──────── Materials provided ────────

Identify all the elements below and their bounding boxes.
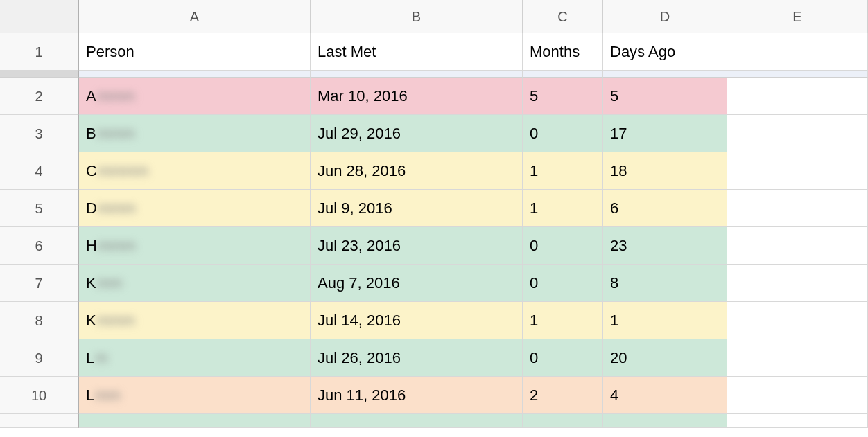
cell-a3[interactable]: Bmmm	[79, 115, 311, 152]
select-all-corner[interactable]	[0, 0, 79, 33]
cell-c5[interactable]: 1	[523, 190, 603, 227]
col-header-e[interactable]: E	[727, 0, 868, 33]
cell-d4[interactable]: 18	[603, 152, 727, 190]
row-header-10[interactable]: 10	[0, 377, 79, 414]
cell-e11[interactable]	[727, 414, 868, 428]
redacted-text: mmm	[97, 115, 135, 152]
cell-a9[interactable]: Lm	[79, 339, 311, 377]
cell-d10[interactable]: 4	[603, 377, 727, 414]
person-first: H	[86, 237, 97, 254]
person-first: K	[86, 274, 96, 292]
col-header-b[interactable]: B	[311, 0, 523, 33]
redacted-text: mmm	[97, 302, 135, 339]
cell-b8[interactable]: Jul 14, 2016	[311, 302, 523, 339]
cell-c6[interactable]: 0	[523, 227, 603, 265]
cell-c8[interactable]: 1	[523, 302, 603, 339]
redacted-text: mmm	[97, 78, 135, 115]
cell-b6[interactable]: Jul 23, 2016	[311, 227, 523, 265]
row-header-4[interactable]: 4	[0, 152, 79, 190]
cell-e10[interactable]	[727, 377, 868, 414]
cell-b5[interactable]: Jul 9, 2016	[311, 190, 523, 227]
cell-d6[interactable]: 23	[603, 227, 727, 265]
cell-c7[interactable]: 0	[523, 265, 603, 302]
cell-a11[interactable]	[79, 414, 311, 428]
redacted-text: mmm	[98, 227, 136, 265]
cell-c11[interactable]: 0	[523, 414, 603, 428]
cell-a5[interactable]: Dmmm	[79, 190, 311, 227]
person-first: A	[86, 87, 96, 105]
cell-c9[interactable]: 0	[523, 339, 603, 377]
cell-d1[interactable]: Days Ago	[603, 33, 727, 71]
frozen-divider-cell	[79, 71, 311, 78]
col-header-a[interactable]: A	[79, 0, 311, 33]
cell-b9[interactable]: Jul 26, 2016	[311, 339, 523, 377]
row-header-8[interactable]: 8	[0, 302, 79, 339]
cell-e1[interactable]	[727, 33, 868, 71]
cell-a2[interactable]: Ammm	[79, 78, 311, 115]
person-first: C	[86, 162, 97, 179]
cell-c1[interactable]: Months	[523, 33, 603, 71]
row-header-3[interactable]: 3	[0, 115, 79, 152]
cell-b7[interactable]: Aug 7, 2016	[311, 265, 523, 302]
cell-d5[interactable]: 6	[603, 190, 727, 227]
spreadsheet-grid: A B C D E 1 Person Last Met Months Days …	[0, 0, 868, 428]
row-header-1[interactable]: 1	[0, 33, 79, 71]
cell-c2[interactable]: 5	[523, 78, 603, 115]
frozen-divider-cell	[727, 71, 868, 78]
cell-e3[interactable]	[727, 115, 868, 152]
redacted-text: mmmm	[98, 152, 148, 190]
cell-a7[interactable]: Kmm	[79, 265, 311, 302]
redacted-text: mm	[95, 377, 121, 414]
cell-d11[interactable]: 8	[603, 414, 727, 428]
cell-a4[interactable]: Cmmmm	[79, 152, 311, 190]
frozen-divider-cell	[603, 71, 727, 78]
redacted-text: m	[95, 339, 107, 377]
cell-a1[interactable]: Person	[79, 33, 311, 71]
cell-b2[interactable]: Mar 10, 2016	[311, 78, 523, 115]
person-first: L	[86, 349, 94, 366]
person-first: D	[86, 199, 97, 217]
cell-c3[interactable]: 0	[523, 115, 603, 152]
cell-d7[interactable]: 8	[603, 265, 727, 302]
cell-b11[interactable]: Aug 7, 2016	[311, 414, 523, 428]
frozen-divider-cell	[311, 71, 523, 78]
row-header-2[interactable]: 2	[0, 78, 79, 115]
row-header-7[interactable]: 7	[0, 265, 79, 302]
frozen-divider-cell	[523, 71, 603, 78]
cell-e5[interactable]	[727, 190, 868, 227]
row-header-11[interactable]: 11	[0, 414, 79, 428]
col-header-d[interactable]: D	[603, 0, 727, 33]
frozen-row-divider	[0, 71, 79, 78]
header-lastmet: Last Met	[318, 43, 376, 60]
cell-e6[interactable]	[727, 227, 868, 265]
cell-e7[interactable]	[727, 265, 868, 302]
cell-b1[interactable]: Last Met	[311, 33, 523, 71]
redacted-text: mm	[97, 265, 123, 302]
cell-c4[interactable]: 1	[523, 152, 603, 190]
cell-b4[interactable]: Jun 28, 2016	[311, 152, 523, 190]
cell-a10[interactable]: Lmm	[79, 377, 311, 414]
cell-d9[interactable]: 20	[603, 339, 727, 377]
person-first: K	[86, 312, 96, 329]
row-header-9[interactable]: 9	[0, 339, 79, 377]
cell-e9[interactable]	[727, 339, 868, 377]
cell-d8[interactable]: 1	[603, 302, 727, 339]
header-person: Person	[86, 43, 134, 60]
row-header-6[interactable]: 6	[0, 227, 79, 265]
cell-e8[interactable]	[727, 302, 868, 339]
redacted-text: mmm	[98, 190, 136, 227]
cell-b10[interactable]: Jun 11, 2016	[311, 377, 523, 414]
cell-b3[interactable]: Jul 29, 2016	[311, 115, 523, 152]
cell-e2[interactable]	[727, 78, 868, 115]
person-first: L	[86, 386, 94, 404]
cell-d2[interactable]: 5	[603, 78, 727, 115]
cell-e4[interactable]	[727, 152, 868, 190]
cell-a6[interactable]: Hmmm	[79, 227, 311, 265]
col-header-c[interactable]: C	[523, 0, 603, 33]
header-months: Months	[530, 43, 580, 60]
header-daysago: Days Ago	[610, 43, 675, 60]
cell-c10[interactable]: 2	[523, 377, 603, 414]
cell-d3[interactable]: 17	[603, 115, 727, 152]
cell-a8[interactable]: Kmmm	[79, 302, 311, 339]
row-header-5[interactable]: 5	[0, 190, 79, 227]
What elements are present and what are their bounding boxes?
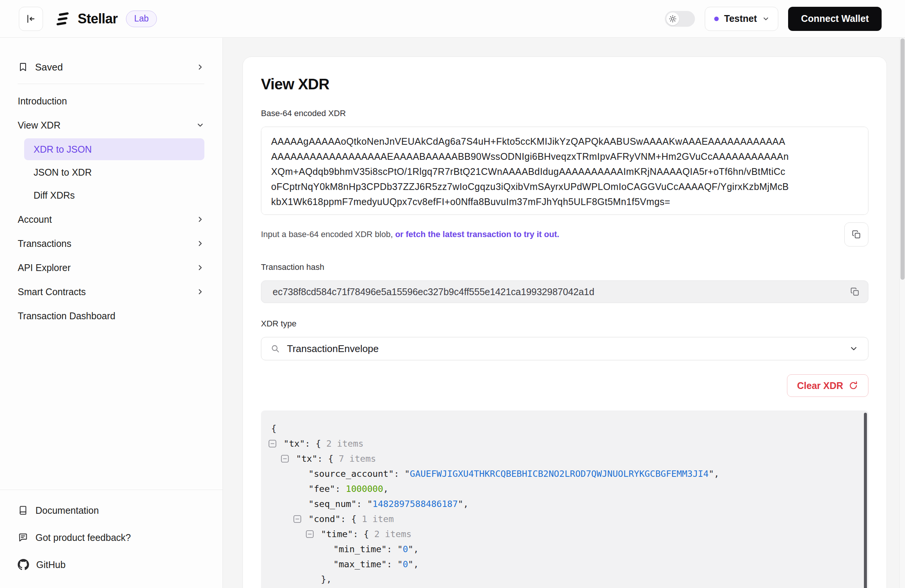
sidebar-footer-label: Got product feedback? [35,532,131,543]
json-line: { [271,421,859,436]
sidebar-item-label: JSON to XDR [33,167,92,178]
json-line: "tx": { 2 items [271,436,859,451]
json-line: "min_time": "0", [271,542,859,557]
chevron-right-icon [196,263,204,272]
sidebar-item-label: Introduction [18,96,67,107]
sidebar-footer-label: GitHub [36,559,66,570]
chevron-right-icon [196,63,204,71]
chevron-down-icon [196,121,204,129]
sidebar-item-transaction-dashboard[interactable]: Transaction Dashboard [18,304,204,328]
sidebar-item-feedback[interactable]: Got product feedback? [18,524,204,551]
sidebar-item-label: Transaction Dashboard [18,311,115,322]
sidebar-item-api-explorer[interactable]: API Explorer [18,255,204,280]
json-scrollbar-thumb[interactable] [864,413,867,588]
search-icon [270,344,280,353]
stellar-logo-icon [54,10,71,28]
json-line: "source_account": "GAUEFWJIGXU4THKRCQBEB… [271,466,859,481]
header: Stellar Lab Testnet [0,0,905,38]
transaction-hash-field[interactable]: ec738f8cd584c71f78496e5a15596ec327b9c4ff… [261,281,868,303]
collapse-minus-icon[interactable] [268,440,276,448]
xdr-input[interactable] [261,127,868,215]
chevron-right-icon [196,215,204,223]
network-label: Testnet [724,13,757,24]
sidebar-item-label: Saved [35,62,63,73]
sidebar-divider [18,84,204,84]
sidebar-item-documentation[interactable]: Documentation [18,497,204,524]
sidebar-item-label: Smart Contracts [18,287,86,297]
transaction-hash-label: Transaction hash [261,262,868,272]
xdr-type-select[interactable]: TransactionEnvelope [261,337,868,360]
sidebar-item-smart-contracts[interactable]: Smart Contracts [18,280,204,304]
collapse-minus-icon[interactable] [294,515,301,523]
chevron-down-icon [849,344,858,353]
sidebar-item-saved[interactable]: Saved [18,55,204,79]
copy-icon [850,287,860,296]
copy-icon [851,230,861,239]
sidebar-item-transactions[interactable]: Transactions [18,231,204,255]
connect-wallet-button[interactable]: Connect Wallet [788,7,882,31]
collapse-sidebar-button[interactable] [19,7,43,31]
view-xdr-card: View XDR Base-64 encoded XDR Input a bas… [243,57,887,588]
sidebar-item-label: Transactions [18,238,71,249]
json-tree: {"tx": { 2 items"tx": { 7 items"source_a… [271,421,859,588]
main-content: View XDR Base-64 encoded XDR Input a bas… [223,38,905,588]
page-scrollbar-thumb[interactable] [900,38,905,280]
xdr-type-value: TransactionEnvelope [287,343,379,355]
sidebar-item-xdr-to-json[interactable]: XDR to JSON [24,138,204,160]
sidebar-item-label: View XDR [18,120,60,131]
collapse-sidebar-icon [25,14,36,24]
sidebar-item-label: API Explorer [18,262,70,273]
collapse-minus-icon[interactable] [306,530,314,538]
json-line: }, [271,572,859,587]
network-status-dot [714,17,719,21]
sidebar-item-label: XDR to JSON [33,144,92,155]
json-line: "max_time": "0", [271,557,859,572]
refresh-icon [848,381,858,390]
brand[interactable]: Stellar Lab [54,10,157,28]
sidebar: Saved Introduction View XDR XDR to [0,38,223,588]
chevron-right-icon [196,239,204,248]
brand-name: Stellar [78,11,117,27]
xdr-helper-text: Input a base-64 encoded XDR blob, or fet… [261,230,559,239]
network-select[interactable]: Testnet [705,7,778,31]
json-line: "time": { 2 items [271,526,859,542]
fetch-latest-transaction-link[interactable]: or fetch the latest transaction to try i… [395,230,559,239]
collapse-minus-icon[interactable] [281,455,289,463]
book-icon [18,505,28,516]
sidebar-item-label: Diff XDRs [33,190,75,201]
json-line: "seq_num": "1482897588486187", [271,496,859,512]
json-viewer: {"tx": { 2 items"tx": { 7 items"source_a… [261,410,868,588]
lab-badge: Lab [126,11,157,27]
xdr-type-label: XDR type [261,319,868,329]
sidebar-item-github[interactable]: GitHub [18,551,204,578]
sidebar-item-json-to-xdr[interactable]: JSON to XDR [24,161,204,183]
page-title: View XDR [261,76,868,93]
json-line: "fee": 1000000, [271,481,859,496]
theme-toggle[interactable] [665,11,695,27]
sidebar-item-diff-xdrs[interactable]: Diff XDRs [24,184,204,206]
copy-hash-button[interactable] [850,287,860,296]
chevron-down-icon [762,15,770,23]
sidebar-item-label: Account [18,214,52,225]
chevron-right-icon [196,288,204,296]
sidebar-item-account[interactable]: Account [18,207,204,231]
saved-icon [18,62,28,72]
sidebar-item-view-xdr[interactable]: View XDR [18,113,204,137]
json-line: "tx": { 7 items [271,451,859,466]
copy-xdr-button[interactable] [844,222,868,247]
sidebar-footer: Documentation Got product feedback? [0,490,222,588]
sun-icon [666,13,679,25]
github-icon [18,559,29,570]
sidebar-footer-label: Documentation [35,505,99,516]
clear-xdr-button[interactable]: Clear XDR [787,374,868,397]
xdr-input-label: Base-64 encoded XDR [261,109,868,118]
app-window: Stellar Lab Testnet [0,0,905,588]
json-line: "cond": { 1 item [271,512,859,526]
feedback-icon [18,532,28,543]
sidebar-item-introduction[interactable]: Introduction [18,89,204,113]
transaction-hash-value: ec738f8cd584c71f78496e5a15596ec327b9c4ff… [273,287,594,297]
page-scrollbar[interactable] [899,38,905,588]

────────

Tally the lines above containing "bounding". Number only.

2